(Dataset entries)
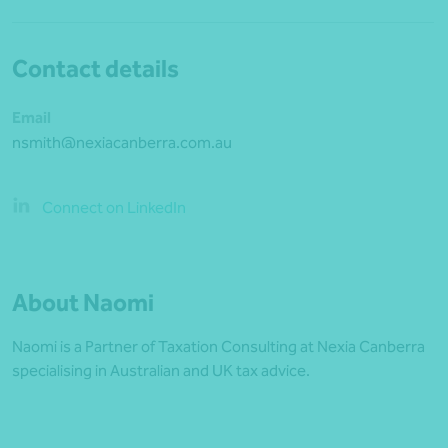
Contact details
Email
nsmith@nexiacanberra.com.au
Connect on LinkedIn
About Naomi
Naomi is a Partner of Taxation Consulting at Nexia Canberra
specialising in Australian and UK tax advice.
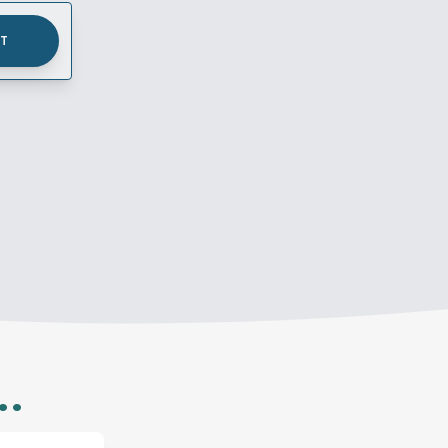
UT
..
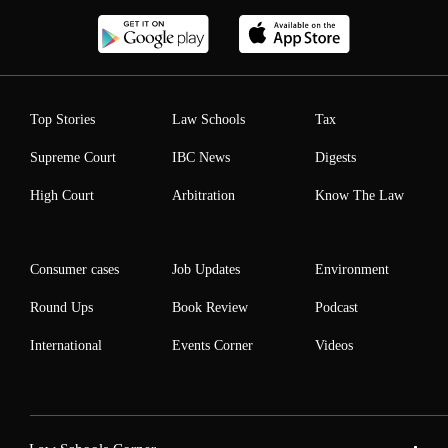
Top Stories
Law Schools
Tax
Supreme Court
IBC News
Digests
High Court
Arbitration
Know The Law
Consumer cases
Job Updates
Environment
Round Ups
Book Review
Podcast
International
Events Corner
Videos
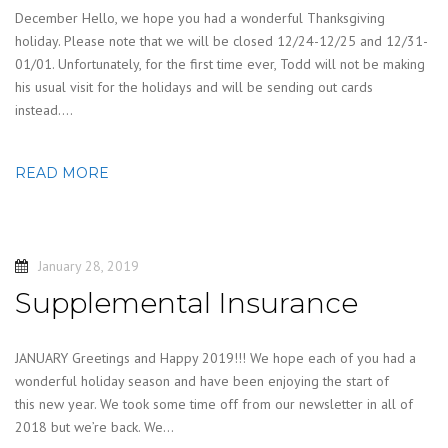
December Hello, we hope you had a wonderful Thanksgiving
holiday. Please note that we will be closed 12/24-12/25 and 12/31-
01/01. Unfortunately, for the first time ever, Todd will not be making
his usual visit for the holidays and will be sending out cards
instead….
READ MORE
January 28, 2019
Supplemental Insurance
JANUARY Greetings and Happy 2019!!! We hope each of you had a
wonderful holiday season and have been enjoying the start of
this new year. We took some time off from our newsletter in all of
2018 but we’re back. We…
...
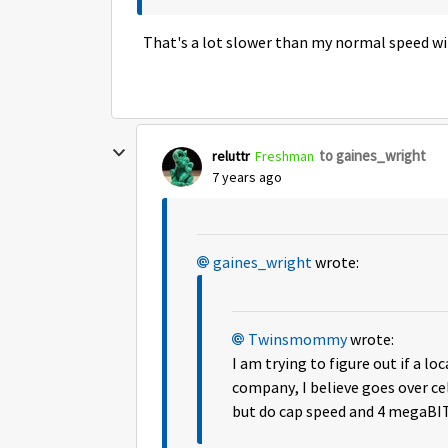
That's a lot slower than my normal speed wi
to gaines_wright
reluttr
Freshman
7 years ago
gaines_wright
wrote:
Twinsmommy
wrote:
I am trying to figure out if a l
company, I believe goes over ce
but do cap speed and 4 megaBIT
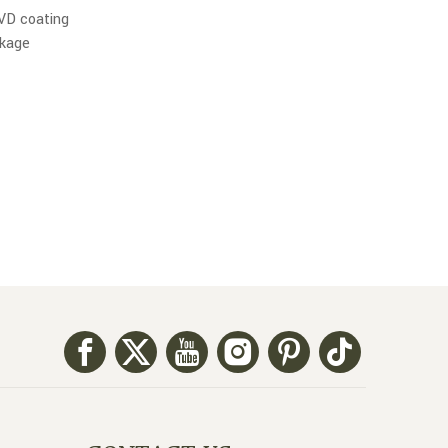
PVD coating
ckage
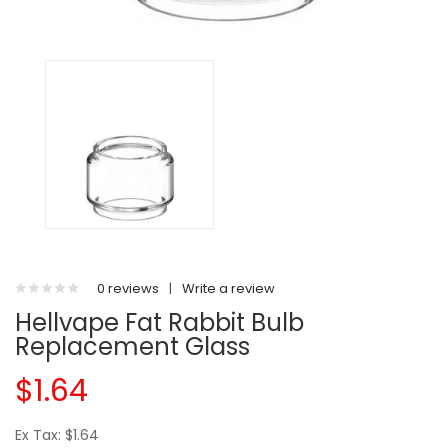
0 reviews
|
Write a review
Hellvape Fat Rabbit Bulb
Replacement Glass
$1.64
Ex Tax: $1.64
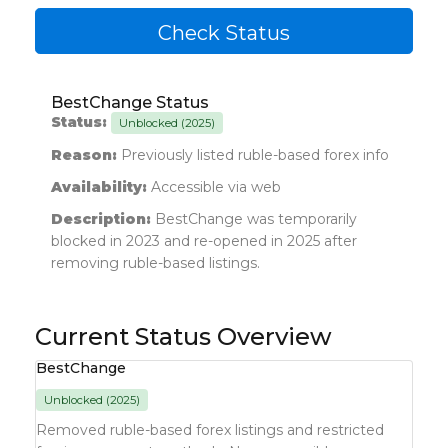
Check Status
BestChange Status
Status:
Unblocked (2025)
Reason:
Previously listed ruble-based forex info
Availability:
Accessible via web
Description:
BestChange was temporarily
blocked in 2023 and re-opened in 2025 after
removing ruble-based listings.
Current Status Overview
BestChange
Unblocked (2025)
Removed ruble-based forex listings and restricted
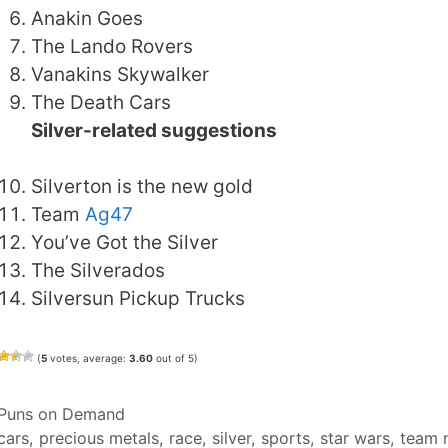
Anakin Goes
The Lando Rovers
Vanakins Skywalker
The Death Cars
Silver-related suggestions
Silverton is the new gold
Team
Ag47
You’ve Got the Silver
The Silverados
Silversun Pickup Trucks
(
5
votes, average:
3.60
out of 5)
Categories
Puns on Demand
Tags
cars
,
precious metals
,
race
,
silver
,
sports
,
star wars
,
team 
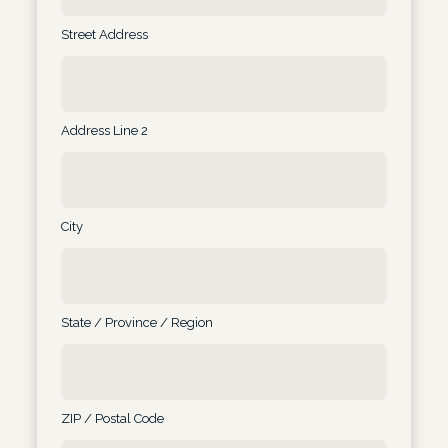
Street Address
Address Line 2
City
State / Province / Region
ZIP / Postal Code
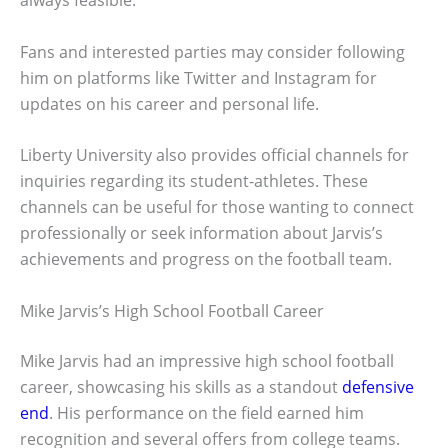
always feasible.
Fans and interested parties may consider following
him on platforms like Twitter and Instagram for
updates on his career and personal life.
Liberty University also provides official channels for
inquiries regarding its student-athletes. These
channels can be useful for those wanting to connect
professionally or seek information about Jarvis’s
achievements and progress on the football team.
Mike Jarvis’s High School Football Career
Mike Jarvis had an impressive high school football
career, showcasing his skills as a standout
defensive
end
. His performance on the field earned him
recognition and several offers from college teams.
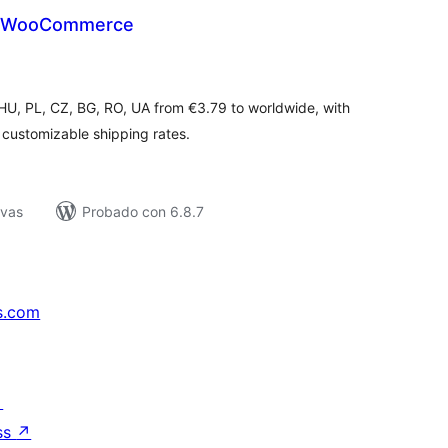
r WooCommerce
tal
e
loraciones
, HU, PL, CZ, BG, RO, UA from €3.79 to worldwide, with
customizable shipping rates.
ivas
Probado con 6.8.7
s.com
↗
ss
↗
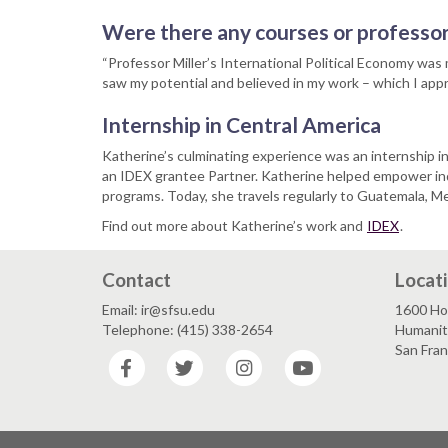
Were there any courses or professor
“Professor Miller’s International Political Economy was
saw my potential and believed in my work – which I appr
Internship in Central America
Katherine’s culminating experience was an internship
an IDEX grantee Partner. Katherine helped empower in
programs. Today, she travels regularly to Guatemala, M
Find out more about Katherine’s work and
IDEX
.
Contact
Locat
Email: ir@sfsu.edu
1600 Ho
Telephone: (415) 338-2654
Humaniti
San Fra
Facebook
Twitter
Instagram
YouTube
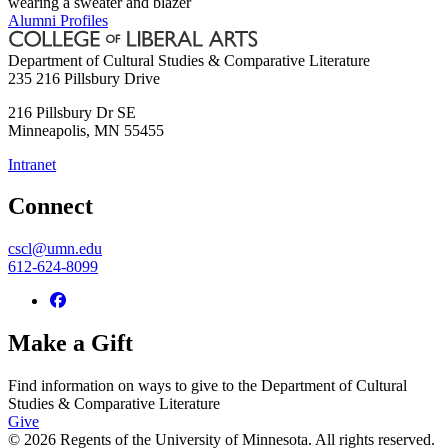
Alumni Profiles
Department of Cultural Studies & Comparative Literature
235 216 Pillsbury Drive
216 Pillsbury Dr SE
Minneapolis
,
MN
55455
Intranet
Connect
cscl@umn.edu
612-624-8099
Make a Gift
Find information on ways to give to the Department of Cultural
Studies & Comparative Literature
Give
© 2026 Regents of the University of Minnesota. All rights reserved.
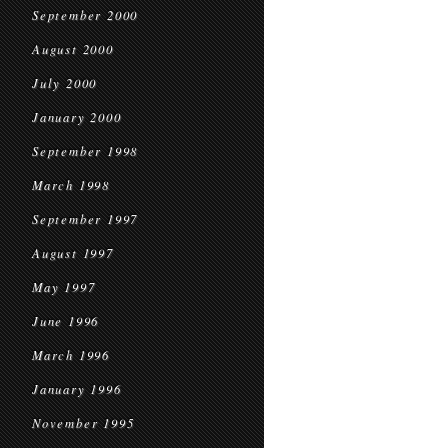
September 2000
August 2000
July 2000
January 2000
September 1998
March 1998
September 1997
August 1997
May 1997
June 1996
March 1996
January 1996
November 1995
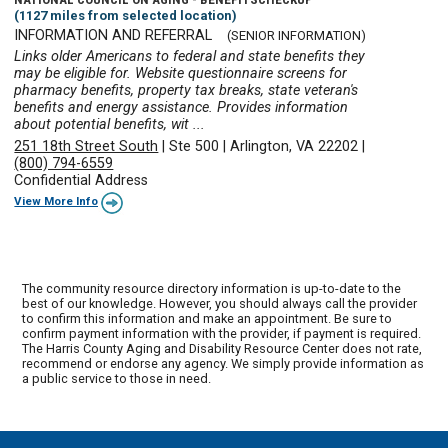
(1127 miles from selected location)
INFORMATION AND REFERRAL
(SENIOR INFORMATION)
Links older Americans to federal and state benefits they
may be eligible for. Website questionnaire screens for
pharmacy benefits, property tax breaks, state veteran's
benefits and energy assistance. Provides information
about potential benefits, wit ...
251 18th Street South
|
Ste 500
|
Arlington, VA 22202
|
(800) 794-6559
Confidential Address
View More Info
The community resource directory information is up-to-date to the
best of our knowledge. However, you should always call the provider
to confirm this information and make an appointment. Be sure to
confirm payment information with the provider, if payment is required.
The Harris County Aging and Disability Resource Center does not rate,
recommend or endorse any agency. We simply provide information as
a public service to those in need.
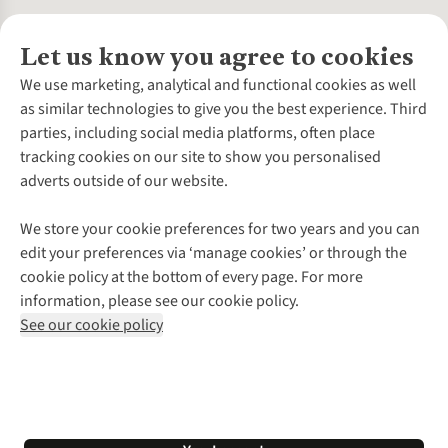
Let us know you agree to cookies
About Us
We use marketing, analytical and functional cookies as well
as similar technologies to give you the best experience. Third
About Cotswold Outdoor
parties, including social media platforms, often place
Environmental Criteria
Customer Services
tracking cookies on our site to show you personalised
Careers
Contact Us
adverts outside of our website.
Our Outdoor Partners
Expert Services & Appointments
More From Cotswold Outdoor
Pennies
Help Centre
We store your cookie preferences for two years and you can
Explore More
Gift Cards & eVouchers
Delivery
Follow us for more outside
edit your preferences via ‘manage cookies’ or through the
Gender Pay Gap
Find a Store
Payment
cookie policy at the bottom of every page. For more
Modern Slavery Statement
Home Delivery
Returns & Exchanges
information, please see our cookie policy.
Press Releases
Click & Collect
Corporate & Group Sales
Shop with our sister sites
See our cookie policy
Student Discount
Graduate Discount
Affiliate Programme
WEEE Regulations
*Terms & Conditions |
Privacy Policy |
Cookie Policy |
--
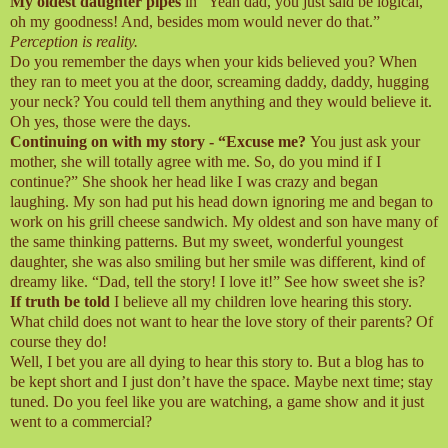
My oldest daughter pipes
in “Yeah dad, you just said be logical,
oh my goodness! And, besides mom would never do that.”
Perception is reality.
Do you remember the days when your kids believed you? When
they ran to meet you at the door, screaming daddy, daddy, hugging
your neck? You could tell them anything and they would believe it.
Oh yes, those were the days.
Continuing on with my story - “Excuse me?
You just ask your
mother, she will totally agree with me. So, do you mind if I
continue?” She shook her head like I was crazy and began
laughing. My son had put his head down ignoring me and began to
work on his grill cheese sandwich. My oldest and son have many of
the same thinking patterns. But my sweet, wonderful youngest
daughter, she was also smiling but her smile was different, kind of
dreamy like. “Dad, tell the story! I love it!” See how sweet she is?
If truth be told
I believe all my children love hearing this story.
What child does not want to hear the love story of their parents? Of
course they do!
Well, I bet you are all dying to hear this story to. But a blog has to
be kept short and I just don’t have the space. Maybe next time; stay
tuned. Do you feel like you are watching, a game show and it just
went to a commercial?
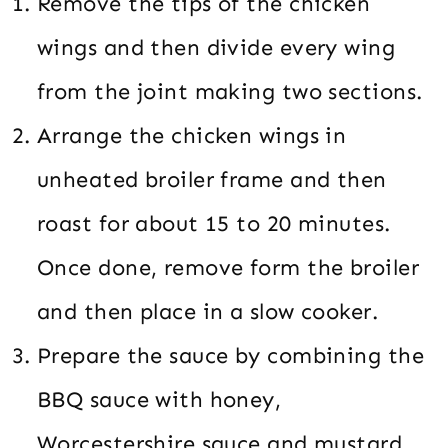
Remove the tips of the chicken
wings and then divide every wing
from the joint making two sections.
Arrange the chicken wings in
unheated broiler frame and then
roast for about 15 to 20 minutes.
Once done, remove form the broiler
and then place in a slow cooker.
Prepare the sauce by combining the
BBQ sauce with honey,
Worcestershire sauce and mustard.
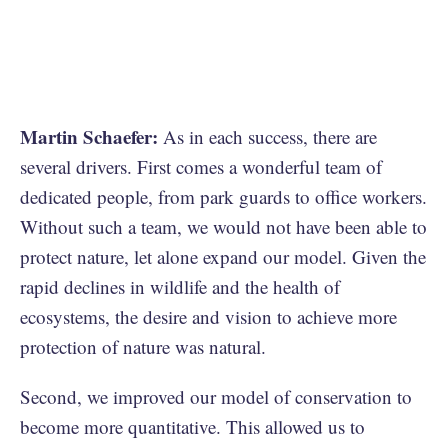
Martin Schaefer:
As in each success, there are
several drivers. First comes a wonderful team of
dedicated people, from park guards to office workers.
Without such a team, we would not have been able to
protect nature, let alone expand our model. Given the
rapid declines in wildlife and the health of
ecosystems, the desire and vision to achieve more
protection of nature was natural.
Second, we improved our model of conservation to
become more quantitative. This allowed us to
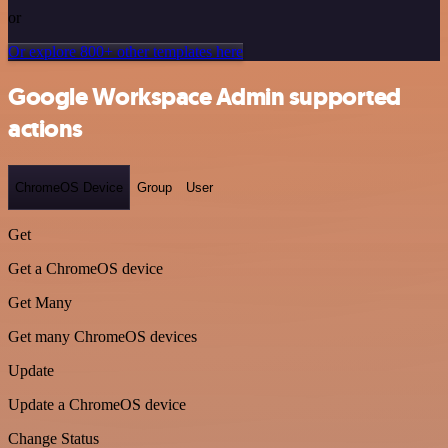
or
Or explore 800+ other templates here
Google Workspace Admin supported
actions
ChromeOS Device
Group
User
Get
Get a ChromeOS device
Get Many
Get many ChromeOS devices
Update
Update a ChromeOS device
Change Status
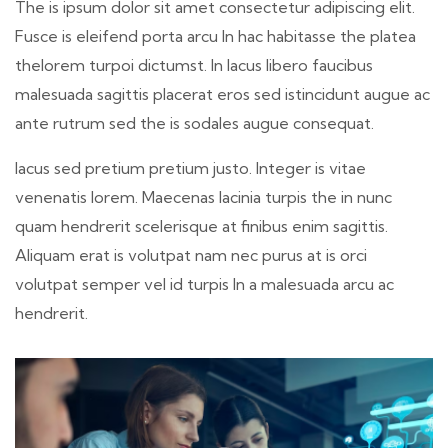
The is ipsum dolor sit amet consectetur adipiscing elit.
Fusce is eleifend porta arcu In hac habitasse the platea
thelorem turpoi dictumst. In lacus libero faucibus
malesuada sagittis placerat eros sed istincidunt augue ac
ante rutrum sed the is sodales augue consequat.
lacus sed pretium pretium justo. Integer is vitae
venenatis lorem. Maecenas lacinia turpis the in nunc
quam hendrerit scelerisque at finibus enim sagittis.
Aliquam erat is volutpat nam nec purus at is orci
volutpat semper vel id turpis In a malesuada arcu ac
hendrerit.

# WHAT TO WORK ON
Copy out every line from the records that has the word "each".

# EXPECTED OUTPUT
JANUARY Greetings and Happy 2019!!! We hope each of you had a
As in each success, there are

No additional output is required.